STORED DATA:
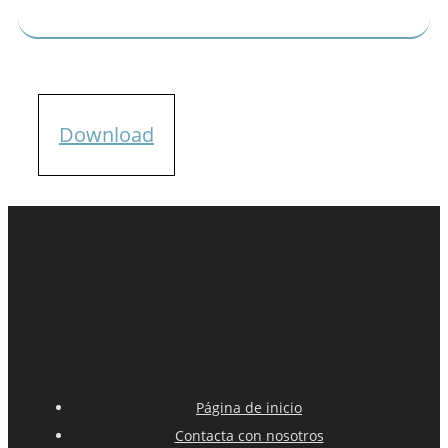
Download
Página de inicio
Contacta con nosotros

PROBLEM REQUIREMENTS: Everything above should be given again exactly, apart from the pictures.

RESULT FOR THIS TASK:
Download
Página de inicio
Contacta con nosotros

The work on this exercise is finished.